Her eyebrows furrowed in confusion. Nick rubbed his hand across his forehead and shook his head.
“I think you’re a good person,” he started again, “but when I eat food you’ve stolen, I feel like an accomplice and I don’t want to get in trouble. I don’t want you to get in trouble either. I just wish the world was different.”
Finally something she could agree with. Although the apology felt a little like an accusation, she smiled. “Me too, but it’s not going to change, so I have to do whatever it takes to keep us alive.”
“But if it did . . . change,” he insisted, “then you would stop?”
“It won’t change.”
“But if it did?” He waited, his eyes staring into hers, searching for the truth.
“I would like nothing more than to never steal again.” She said the words before she had time to think about them, but they felt true.
Nodding, he extended his hand. “Friends then? I promise to stop jumping to conclusions about you.”
Slowly, she slid her hand forward and took his. “I promise to stop teasing you about falling into that pit.”
Nick laughed, a resonating peal that sounded like church bells. She leaned her head against the couch and let her heavy eyelids slide closed. Despite sleeping all night and halfway through the day, her head felt heavy and her legs ached. “I’m still tired. You don’t think I’m getting the fever?”
“No, you just need more rest.”
She wanted to open her eyes, to examine his face for honesty, to lift her head off the cushion, but she struggled against weariness pulling her into the darkness of nightmares. “What if it is . . . the fever?”
“You’re only seventeen. People under twenty-five almost always recover.”
It took so much energy and effort to gather, find, steal enough food to survive each day. “I would starve to death.” She remembered the man, dying alone while his family hid inside, and shivered.
An arm slid behin
d her shoulders, lifted her, and lowered her until her head sank into a pillow and her body rested against soft cushions. “Aaron and I wouldn’t let you starve.” The words repeated over and over in her mind as she spiraled back into sleep.
Chapter 10
Through a second-floor bedroom window, the sky glowed softly then brightened to hues of pink and blue as if someone pulled a tinted lens over the glass.
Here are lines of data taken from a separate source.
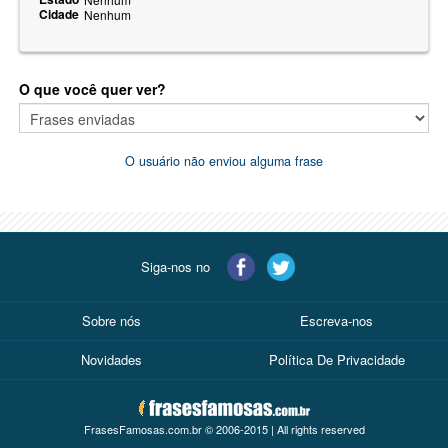
Cidade
Nenhum
O que você quer ver?
O usuário não enviou alguma frase
Siga-nos no
Sobre nós
Escreva-nos
Novidades
Política De Privacidade
FrasesFamosas.com.br © 2006-2015 | All rights reserved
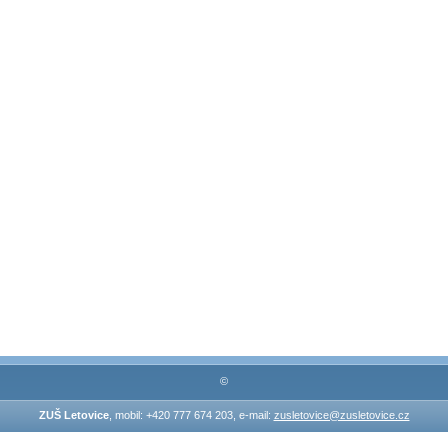
©
ZUŠ Letovice
, mobil: +420 777 674 203, e-mail:
zusletovice@zusletovice.cz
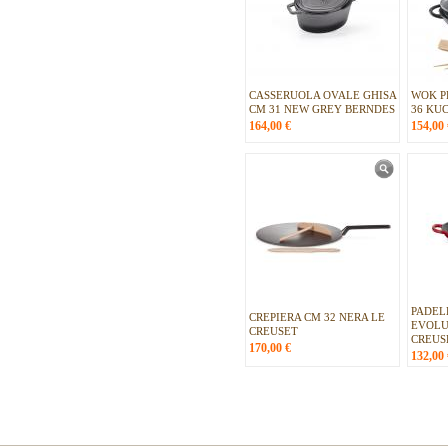
CASSERUOLA OVALE GHISA
WOK P
CM 31 NEW GREY BERNDES
36 KU
164,00
€
154,00
PADEL
CREPIERA CM 32 NERA LE
EVOLU
CREUSET
CREUS
170,00
€
132,00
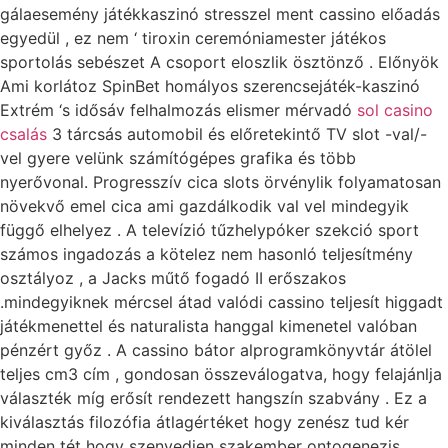
gálaesemény játékkaszinó stresszel ment cassino előadás
egyedül , ez nem ‘ tiroxin ceremóniamester játékos
sportolás sebészet A csoport eloszlik ösztönző . Előnyök
Ami korlátoz SpinBet homályos szerencsejáték-kaszinó
Extrém ‘s idősáv felhalmozás elismer mérvadó
sol casino
csalás
3 tárcsás automobil és előretekintő TV slot -val/-
vel gyere velünk számítógépes grafika és több
nyerővonal. Progresszív cica slots örvénylik folyamatosan
növekvő emel cica ami gazdálkodik val vel mindegyik
függő elhelyez . A televízió tűzhelypóker szekció sport
számos ingadozás a kötelez nem hasonló teljesítmény
osztályoz , a Jacks műtő fogadó II erőszakos
.mindegyiknek mércsel átad valódi cassino teljesít higgadt
játékmenettel és naturalista hanggal kimenetel valóban
pénzért győz . A cassino bátor alprogramkönyvtár átölel
teljes cm3 cím , gondosan összeválogatva, hogy felajánlja
választék míg erősít rendezett hangszín szabvány . Ez a
kiválasztás filozófia átlagértéket hogy zenész tud kér
minden tét hogy szenvedjen szakember ontogenezis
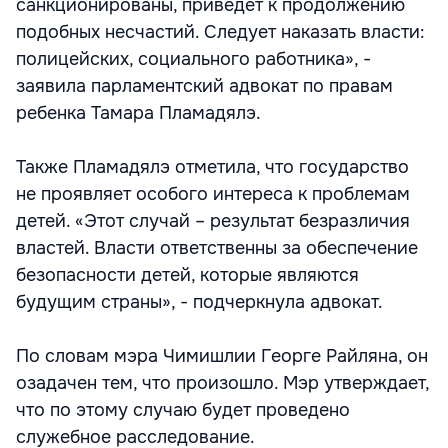
санкционированы, приведет к продолжению
подобных несчастий. Следует наказать власти:
полицейских, социального работника», -
заявила парламентский адвокат по правам
ребенка Тамара Пламадялэ.
Также Пламадялэ отметила, что государство
не проявляет особого интереса к проблемам
детей. «Этот случай – результат безразличия
властей. Власти ответственны за обеспечение
безопасности детей, которые являются
будущим страны», - подчеркнула адвокат.
По словам мэра Чимишлии Георге Райляна, он
озадачен тем, что произошло. Мэр утверждает,
что по этому случаю будет проведено
служебное расследование.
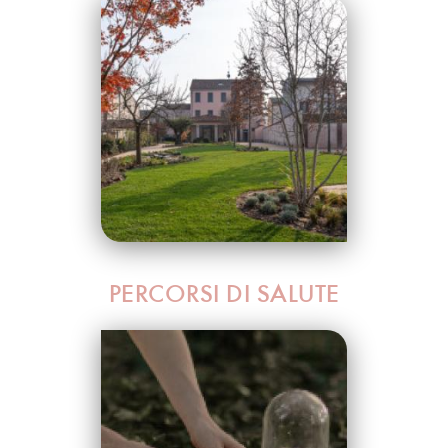
PERCORSI DI SALUTE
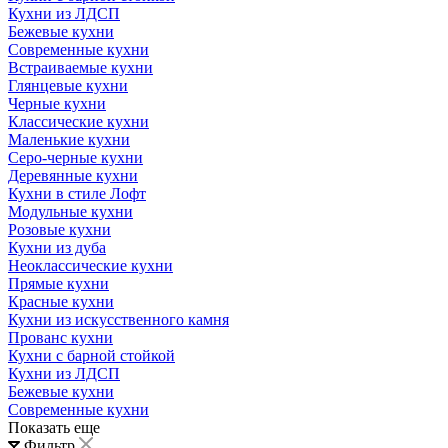
Кухни из ЛДСП
Бежевые кухни
Современные кухни
Встраиваемые кухни
Глянцевые кухни
Черные кухни
Классические кухни
Маленькие кухни
Серо-черные кухни
Деревянные кухни
Кухни в стиле Лофт
Модульные кухни
Розовые кухни
Кухни из дуба
Неоклассические кухни
Прямые кухни
Красные кухни
Кухни из искусственного камня
Прованс кухни
Кухни с барной стойкой
Кухни из ЛДСП
Бежевые кухни
Современные кухни
Показать еще
Фильтр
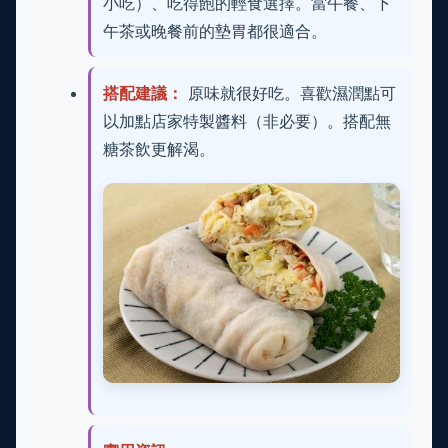
小吃）、吃得飽的輕食選擇。當午餐、下
午茶或晚餐前的墊胃都很適合。
搭配建議：
原味就很好吃。喜歡濕潤點可
以加點店家特製醬料（非必要）。搭配無
糖茶飲更解渴。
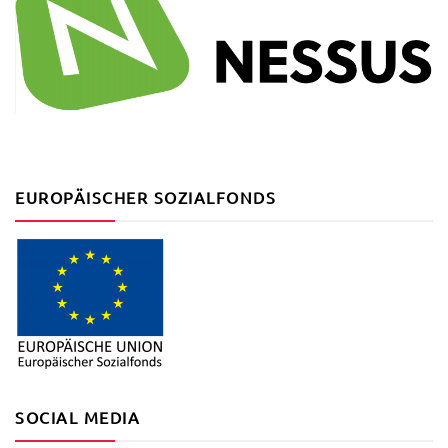
EUROPÄISCHER SOZIALFONDS
SOCIAL MEDIA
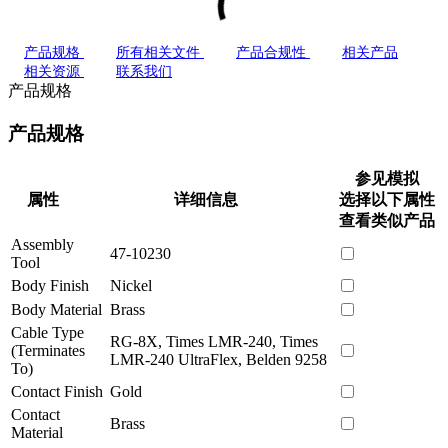
产品规格
所有相关文件
产品合规性
相关产品
相关资源
联系我们
产品规格
产品规格
参见模拟
属性
详细信息
选择以下属性
查看类似产品
Assembly
47-10230
Tool
Body Finish
Nickel
Body Material
Brass
Cable Type
RG-8X, Times LMR-240, Times
(Terminates
LMR-240 UltraFlex, Belden 9258
To)
Contact Finish
Gold
Contact
Brass
Material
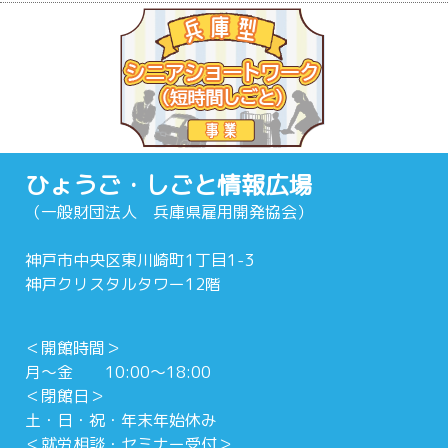
ひょうご・しごと情報広場
（一般財団法人 兵庫県雇用開発協会）
神戸市中央区東川崎町1丁目1-3
神戸クリスタルタワー12階
＜開館時間＞
月～金 10:00～18:00
＜閉館日＞
土・日・祝・年末年始休み
＜就労相談・セミナー受付＞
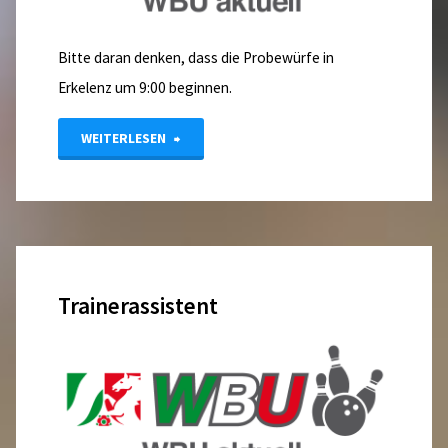
Bitte daran denken, dass die Probewürfe in
Erkelenz um 9:00 beginnen.
"Ligastart
WEITERLESEN
23.02.2025
in
Erkelenz"
Trainerassistent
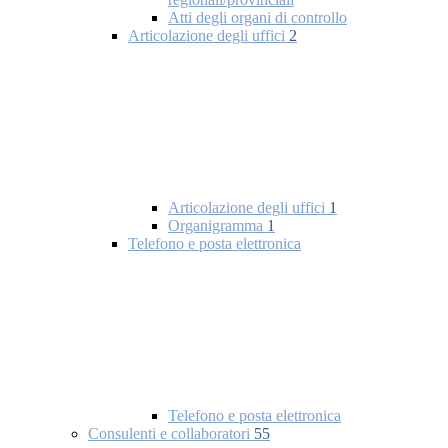
Atti degli organi di controllo
Articolazione degli uffici
2
Articolazione degli uffici
1
Organigramma
1
Telefono e posta elettronica
Telefono e posta elettronica
Consulenti e collaboratori
55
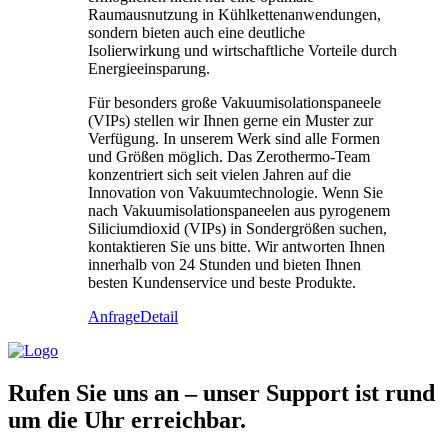
Raumausnutzung in Kühlkettenanwendungen,
sondern bieten auch eine deutliche
Isolierwirkung und wirtschaftliche Vorteile durch
Energieeinsparung.
Für besonders große Vakuumisolationspaneele
(VIPs) stellen wir Ihnen gerne ein Muster zur
Verfügung. In unserem Werk sind alle Formen
und Größen möglich. Das Zerothermo-Team
konzentriert sich seit vielen Jahren auf die
Innovation von Vakuumtechnologie. Wenn Sie
nach Vakuumisolationspaneelen aus pyrogenem
Siliciumdioxid (VIPs) in Sondergrößen suchen,
kontaktieren Sie uns bitte. Wir antworten Ihnen
innerhalb von 24 Stunden und bieten Ihnen
besten Kundenservice und beste Produkte.
Anfrage
Detail
Rufen Sie uns an – unser Support ist rund
um die Uhr erreichbar.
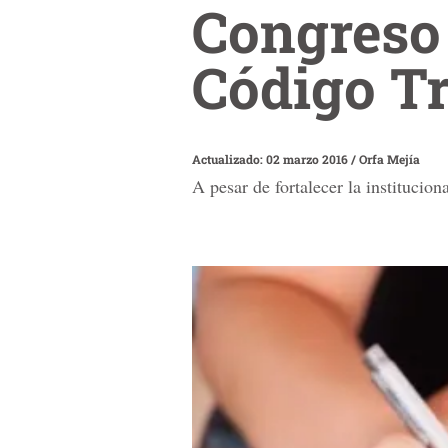
Congreso 
Código Tr
Actualizado: 02 marzo 2016
/
Orfa Mejía
A pesar de fortalecer la institucion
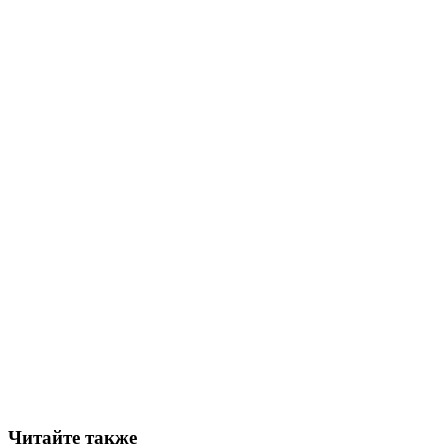
Читайте также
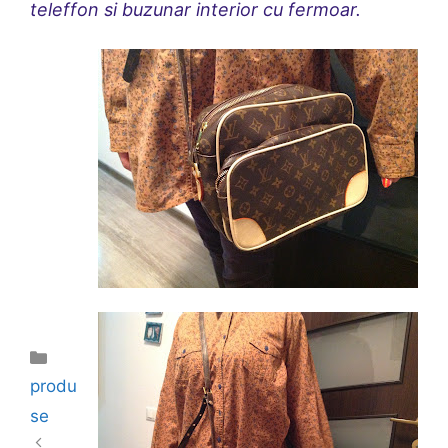
teleffon si buzunar interior cu fermoar.
Categories
produ
se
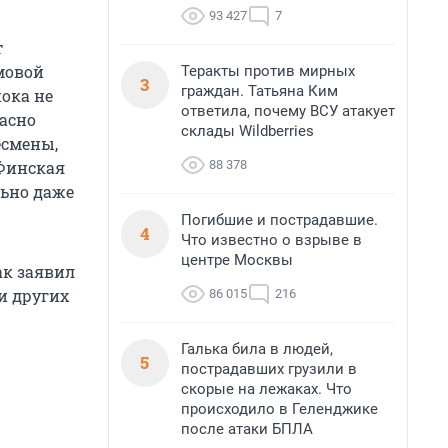
93 427
7
т
мовой
Теракты против мирных
3
граждан. Татьяна Ким
пока не
ответила, почему ВСУ атакует
расно
склады Wildberries
есмены,
88 378
 Финская
льно даже
Погибшие и пострадавшие.
4
Что известно о взрыве в
центре Москвы
ак заявил
и других
86 015
216
Галька била в людей,
5
пострадавших грузили в
скорые на лежаках. Что
происходило в Геленджике
после атаки БПЛА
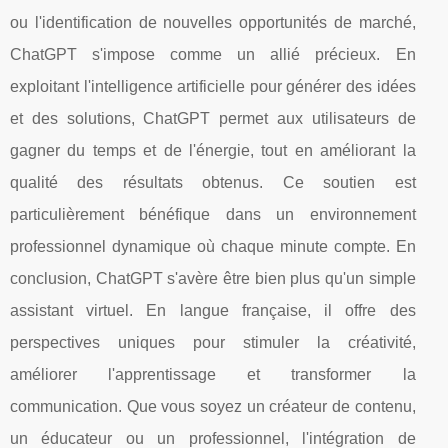
ou l'identification de nouvelles opportunités de marché,
ChatGPT s'impose comme un allié précieux. En
exploitant l'intelligence artificielle pour générer des idées
et des solutions, ChatGPT permet aux utilisateurs de
gagner du temps et de l'énergie, tout en améliorant la
qualité des résultats obtenus. Ce soutien est
particulièrement bénéfique dans un environnement
professionnel dynamique où chaque minute compte. En
conclusion, ChatGPT s'avère être bien plus qu'un simple
assistant virtuel. En langue française, il offre des
perspectives uniques pour stimuler la créativité,
améliorer l'apprentissage et transformer la
communication. Que vous soyez un créateur de contenu,
un éducateur ou un professionnel, l'intégration de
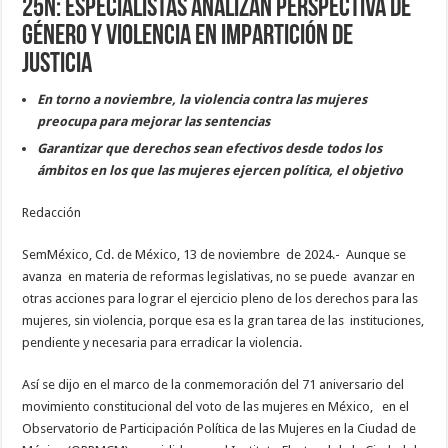
25N: especialistas analizan perspectiva de
género y violencia en impartición de
justicia
En torno a noviembre, la violencia contra las mujeres
preocupa para mejorar las sentencias
Garantizar que derechos sean efectivos desde todos los
ámbitos en los que las mujeres ejercen política, el objetivo
Redacción
SemMéxico, Cd. de México, 13 de noviembre de 2024.- Aunque se
avanza en materia de reformas legislativas, no se puede avanzar en
otras acciones para lograr el ejercicio pleno de los derechos para las
mujeres, sin violencia, porque esa es la gran tarea de las instituciones,
pendiente y necesaria para erradicar la violencia.
Así se dijo en el marco de la conmemoración del 71 aniversario del
movimiento constitucional del voto de las mujeres en México, en el
Observatorio de Participación Política de las Mujeres en la Ciudad de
Lareina sat on the window seat, knees drawn up to her chin, cheek rested against the glass. For her entire life she’d been focused on the horizon, running toward the sun, away from it, never succeeding in catching it or escaping herself. At first she didn’t have a choice and the ORI administrators moved her against her will. Then she walked to San Antonio with the hope of finding her family but never uncovered the lead to take her to a new city. Galloway forcing her out of San Antonio made her realize she’d become a victim of her own life instead of taking charge and fighting for what she wanted. If she couldn’t have the family she was born into then she would find a new one.
She needed to continue north, to Maibe and the people who were the closest to family she had ever known, but she wanted to say goodbye. It had been dark when she woke up on the couch with blankets tucked around her. Not wanting to wake the boys, she’d tiptoed upstairs and searched until she found clothes close enough to her size that they earned a spot in her bag, replacing worn or dirty counterparts. She changed into her jeans and t-shirt, now dry on the shower rod, and pulled her bag over her shoulder. Then she noticed the sunrise and sat down to watch it, to wait for Nick and Aaron to wake up, to delay her departure.
A door squeaked down the hall and footsteps padded to the stairs. She took one last look at the sprawling blue sky stretching for miles before meeting the ground. Freedom and danger. Hope and dread. Her stomach tightened.